• **Action item**: Check each line of the records below for the word "precio" and copy those where it appears.

Entries provided: Begin

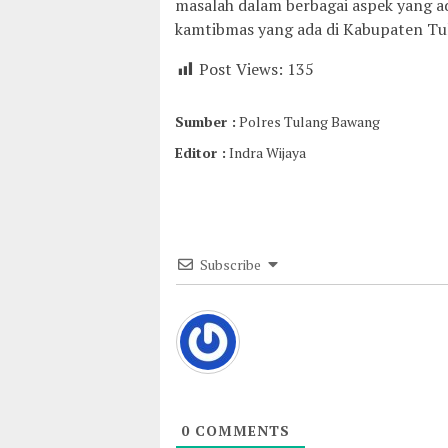
masalah dalam berbagai aspek yang a
kamtibmas yang ada di Kabupaten Tul
Post Views:
135
Sumber :
Polres Tulang Bawang
Editor :
Indra Wijaya
Subscribe
0
COMMENTS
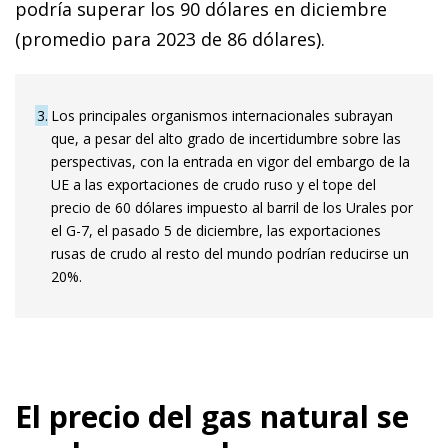
podría superar los 90 dólares en diciembre
(promedio para 2023 de 86 dólares).
3
Los principales organismos internacionales subrayan
que, a pesar del alto grado de incertidumbre sobre las
perspectivas, con la entrada en vigor del embargo de la
UE a las exportaciones de crudo ruso y el tope del
precio de 60 dólares impuesto al barril de los Urales por
el G-7, el pasado 5 de diciembre, las exportaciones
rusas de crudo al resto del mundo podrían reducirse un
20%.
El precio del gas natural se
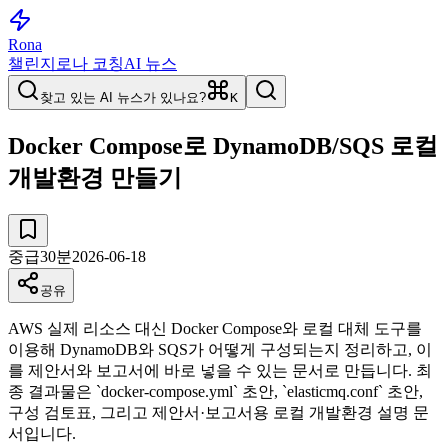
Rona
챌린지
로나 코칭
AI 뉴스
찾고 있는 AI 뉴스가 있나요?
K
Docker Compose로 DynamoDB/SQS 로컬
개발환경 만들기
중급
30
분
2026-06-18
공유
AWS 실제 리소스 대신 Docker Compose와 로컬 대체 도구를
이용해 DynamoDB와 SQS가 어떻게 구성되는지 정리하고, 이
를 제안서와 보고서에 바로 넣을 수 있는 문서로 만듭니다. 최
종 결과물은 `docker-compose.yml` 초안, `elasticmq.conf` 초안,
구성 검토표, 그리고 제안서·보고서용 로컬 개발환경 설명 문
서입니다.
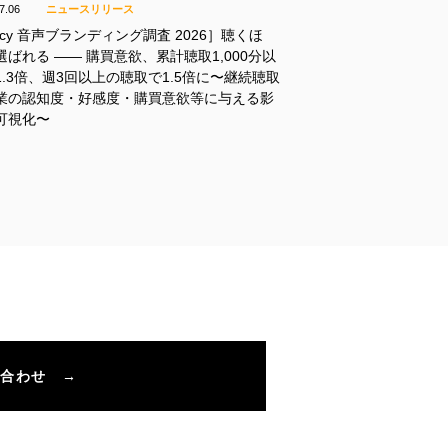
7.06
ニュースリリース
icy 音声ブランディング調査 2026］聴くほ
選ばれる —— 購買意欲、累計聴取1,000分以
1.3倍、週3回以上の聴取で1.5倍に〜継続聴取
業の認知度・好感度・購買意欲等に与える影
可視化〜
い合わせ →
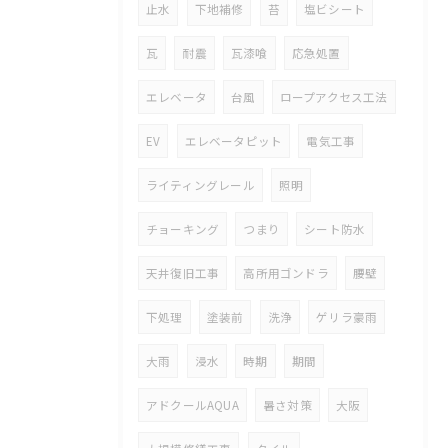
止水
下地補修
苔
塩ビシート
瓦
耐震
瓦漆喰
応急処置
エレベータ
台風
ロープアクセス工法
EV
エレベータピット
電気工事
ライティングレール
照明
チョーキング
つまり
シート防水
天井復旧工事
高所用ゴンドラ
腰壁
下処理
塗装前
洗浄
ゲリラ豪雨
大雨
浸水
時期
期間
アドクールAQUA
暑さ対策
大阪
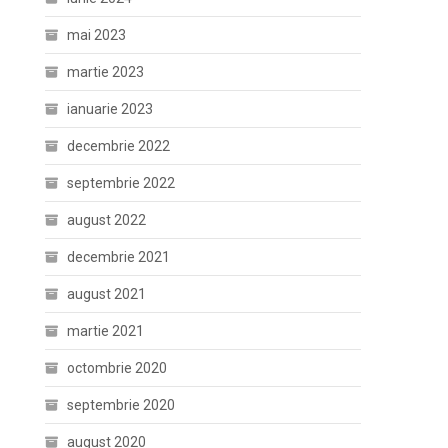
mai 2023
martie 2023
ianuarie 2023
decembrie 2022
septembrie 2022
august 2022
decembrie 2021
august 2021
martie 2021
octombrie 2020
septembrie 2020
august 2020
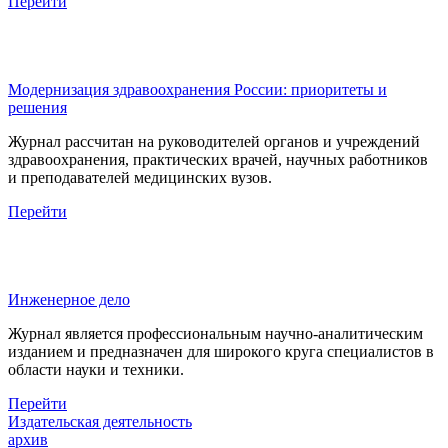
Перейти
Модернизация здравоохранения России: приоритеты и
решения
Журнал рассчитан на руководителей органов и учреждений
здравоохранения, практических врачей, научных работников
и преподавателей медицинских вузов.
Перейти
Инженерное дело
Журнал является профессиональным научно-аналитическим
изданием и предназначен для широкого круга специалистов в
области науки и техники.
Перейти
Издательская деятельность
архив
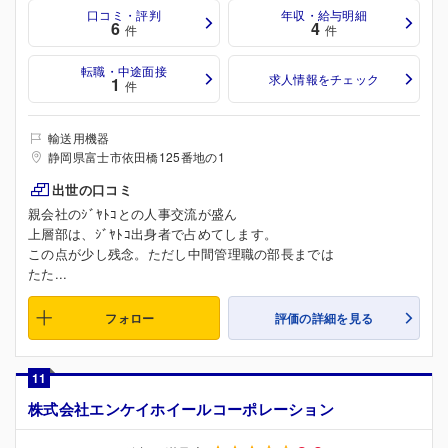
口コミ・評判
年収・給与明細
6
4
件
件
転職・中途面接
求人情報をチェック
1
件
輸送用機器
静岡県富士市依田橋125番地の1
出世の口コミ
親会社のｼﾞﾔﾄｺとの人事交流が盛ん
上層部は、ｼﾞﾔﾄｺ出身者で占めてします。
この点が少し残念。ただし中間管理職の部長までは
たた...
フォロー
評価の詳細を見る
11
株式会社エンケイホイールコーポレーション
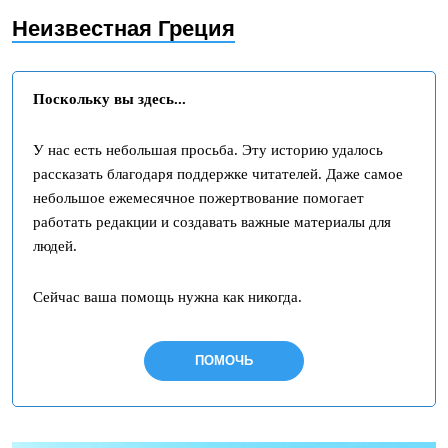
Неизвестная Греция
Поскольку вы здесь...
У нас есть небольшая просьба. Эту историю удалось
рассказать благодаря поддержке читателей. Даже самое
небольшое ежемесячное пожертвование помогает
работать редакции и создавать важные материалы для
людей.
Сейчас ваша помощь нужна как никогда.
ПОМОЧЬ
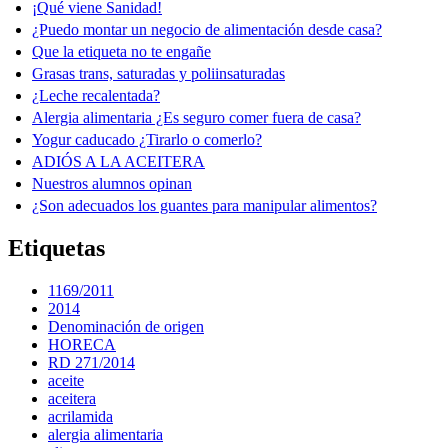
¡Qué viene Sanidad!
¿Puedo montar un negocio de alimentación desde casa?
Que la etiqueta no te engañe
Grasas trans, saturadas y poliinsaturadas
¿Leche recalentada?
Alergia alimentaria ¿Es seguro comer fuera de casa?
Yogur caducado ¿Tirarlo o comerlo?
ADIÓS A LA ACEITERA
Nuestros alumnos opinan
¿Son adecuados los guantes para manipular alimentos?
Etiquetas
1169/2011
2014
Denominación de origen
HORECA
RD 271/2014
aceite
aceitera
acrilamida
alergia alimentaria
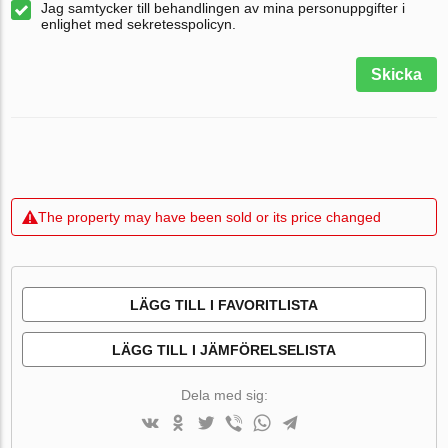
Jag samtycker till behandlingen av mina personuppgifter i
enlighet med sekretesspolicyn.
Skicka
The property may have been sold or its price changed
LÄGG TILL I FAVORITLISTA
LÄGG TILL I JÄMFÖRELSELISTA
Dela med sig:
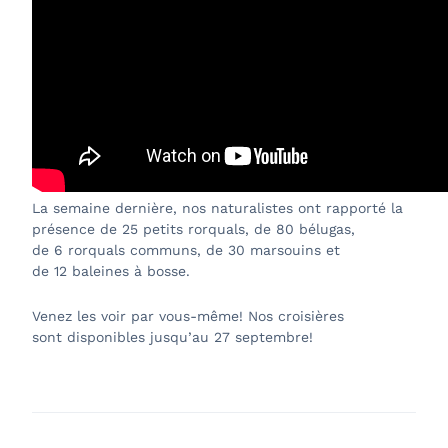
La semaine dernière, nos naturalistes ont rapporté la
présence de 25 petits rorquals, de 80 bélugas,
de 6 rorquals communs, de 30 marsouins et
de 12 baleines à bosse.
Venez les voir par vous-même! Nos croisières
sont disponibles jusqu’au 27 septembre!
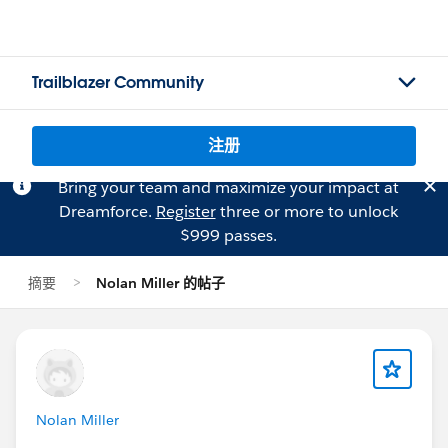
Trailblazer Community
注册
Bring your team and maximize your impact at
Dreamforce.
Register
three or more to unlock
$999 passes.
摘要
Nolan Miller 的帖子
Nolan Miller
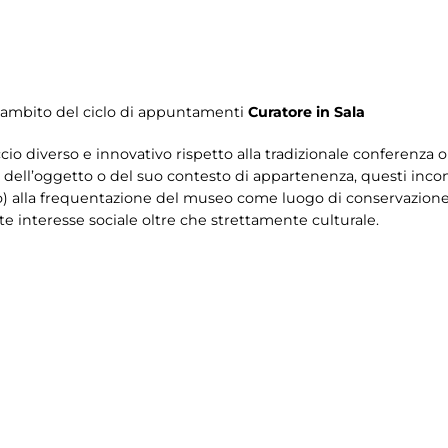
'ambito del ciclo di appuntamenti
Curatore in Sala
o diverso e innovativo rispetto alla tradizionale conferenza o v
a dell’oggetto o del suo contesto di appartenenza, questi incont
o) alla frequentazione del museo come luogo di conservazione
te interesse sociale oltre che strettamente culturale.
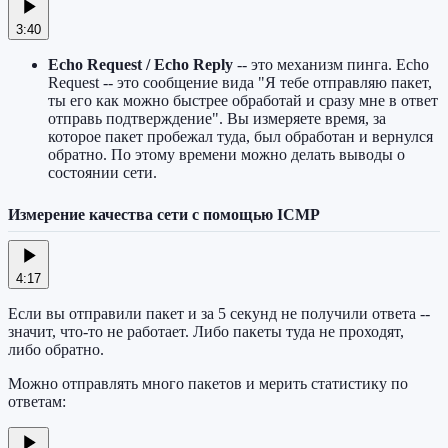
3:40
Echo Request / Echo Reply
-- это механизм пинга. Echo
Request -- это сообщение вида "Я тебе отправляю пакет,
ты его как можно быстрее обработай и сразу мне в ответ
отправь подтверждение". Вы измеряете время, за
которое пакет пробежал туда, был обработан и вернулся
обратно. По этому времени можно делать выводы о
состоянии сети.
Измерение качества сети с помощью ICMP
4:17
Если вы отправили пакет и за 5 секунд не получили ответа --
значит, что-то не работает. Либо пакеты туда не проходят,
либо обратно.
Можно отправлять много пакетов и мерить статистику по
ответам:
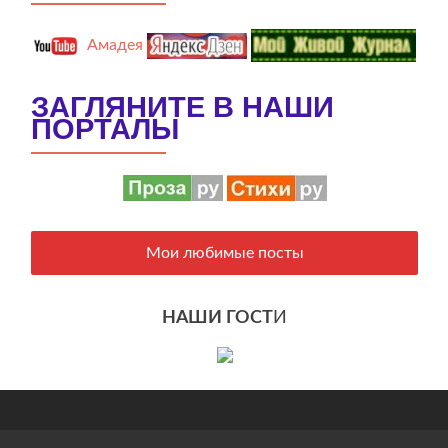
Амадея
ЗАГЛЯНИТЕ В НАШИ
ПОРТАЛЫ
Мои любимые посты
НАШИ ГОСТ
И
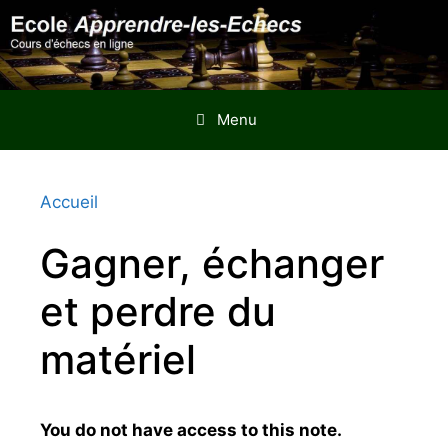
Aller
au
contenu
Menu
Accueil
Gagner, échanger
et perdre du
matériel
You do not have access to this note.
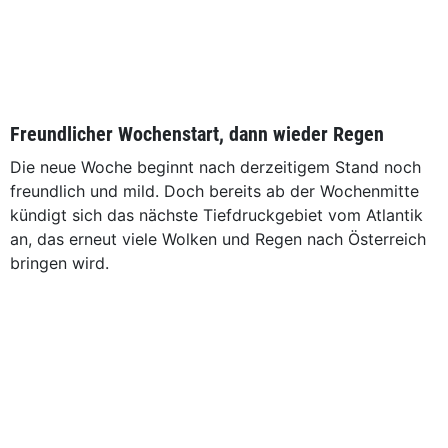
Freundlicher Wochenstart, dann wieder Regen
Die neue Woche beginnt nach derzeitigem Stand noch
freundlich und mild. Doch bereits ab der Wochenmitte
kündigt sich das nächste Tiefdruckgebiet vom Atlantik
an, das erneut viele Wolken und Regen nach Österreich
bringen wird.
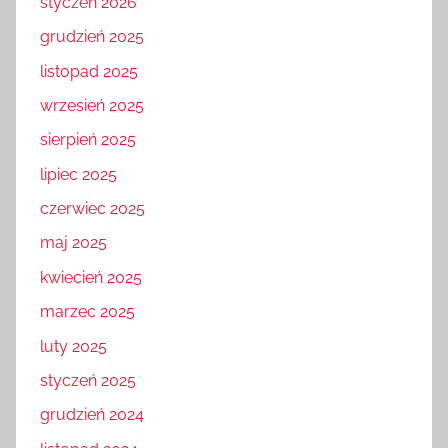
styczeń 2026
grudzień 2025
listopad 2025
wrzesień 2025
sierpień 2025
lipiec 2025
czerwiec 2025
maj 2025
kwiecień 2025
marzec 2025
luty 2025
styczeń 2025
grudzień 2024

Entries provided: End

• **Written response**:
precio de 60 dólares impuesto al barril de los Urales por
El precio del gas natural se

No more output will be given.